Like I Am New York City, Do You Think continues Cortez’ use of call and response, but extends the rhythm and organization through the entire poem. Your understanding changes with the format; those pinpricks of thought now hang like an army of independent clauses, forcing you to ponder each individual image and its connotations before moving onto the next phrase. From the first stanza:

“Do you think this is a sad day
a sad night
full of tequila full of el dorado
full of banana solitudes”

-- the poems tone shifts very visibly; “full of tequila” calls to mind a faulty remedy for weighty issues, and “el dorado” an image of both elusive fantasy and epic heartbreak for those standing in the way of attaining something so impossible. The terms “chorizo,” “cuchifritos,” and “barrio” reinforce the cultural blending seen in I Am New York City. Do You Think lacks, however, the celebratory spirit of I Am; its tone instead feels pained and nostalgic (“in the crème de menthe of my youth, the silver tooth of my age”). It is hard to explain where your mind goes with the poem’s last lines:

“Do you really think time speaks english
in the men’s room”

-- but you get the sense that image, that “men’s room” is a locus for metaphors of regret, shame, miscommunication, and sexual and ethnic politics.

So Many Feathers, first collected in 1977’s “Mouth on Paper,” continues the use of political metaphor through invoking Josephine Baker: actress, entertainer, and banana-skirted Twentieth Century political/sexual/racial powder keg. In tone, the poem embeds hints of the bitter nostalgia permeating Do You Think within unabashed adoration for Baker and her legacy. In the first of three large, emotional stanzas, Cortez’ Baker dances a “magnetic dance,” and possesses “such terrible beauty.” The praise darkens when the second stanza invokes the political terrors of Durban, South Africa. It feels like Cortez -- reflecting on her own life in racially charged 1960’s Los Angeles and involvement in the Civil Rights movement -- pleads with Baker, who was unaware (but must have known) about the “death white boers” (Afrikaans) and their “torture chambers made of black flesh and feathers.”

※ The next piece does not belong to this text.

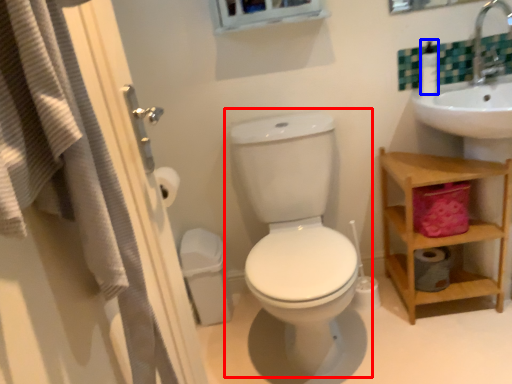 Question: Which object appears closest to the camera in this image, toilet (highlighted by a red box) or soap dispenser (highlighted by a blue box)?

Choices:
 (A) toilet
 (B) soap dispenser

Answer: (A)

The repeated image of the feathers refers to one of Bakers more famous costumes, itself topless by design, a symbol of beauty, but also the baggage attached to black sexuality: is it art, or exploitation? Cortez never answers the question, instead moving toward another tier of Josephine’s life, and the third (and longest) stanza of the poem. Here, “Josephine of the birdheads, ostrich plumes, bananas and sparkling G-strings” is also Josephine the “rosette of resistance;” the concept of doubling and “double-jointed” repeated a dozen times, implying the cascade of dualities Josephine’s (the name itself would later repeat into infinity) black body twisted and expanded to satisfy.
Cortez’ poetry is not always as nostalgic and loving like So Many Feathers. As a product of turbulent times, she also created works reflective of the tension, frustration, and bitchiness (as she describes it) necessary for creative expression at the time. While Rape is one of the better expressions of that explosive passion, the idea of where giants like Cortez think we will go from here appeals more strongly. Tell Me, from the 1984 collection “On All Fronts” blends the lamenting passion shown for Josephine Baker with the free jazz rhythm begun in Do You Think, with the rage expressed on Inez’ behalf and all the struggle of 40 years of attempted civil progress. Through images of “plutonium sludge,” “contaminated puss,” the vexation of nerves, ideals of being a “nameless homeless sexless piece of shit” getting high off of neutron bombs, and a desperate plea for it to be all a dream, she asks if, after everything we’ve been through, is this all we have?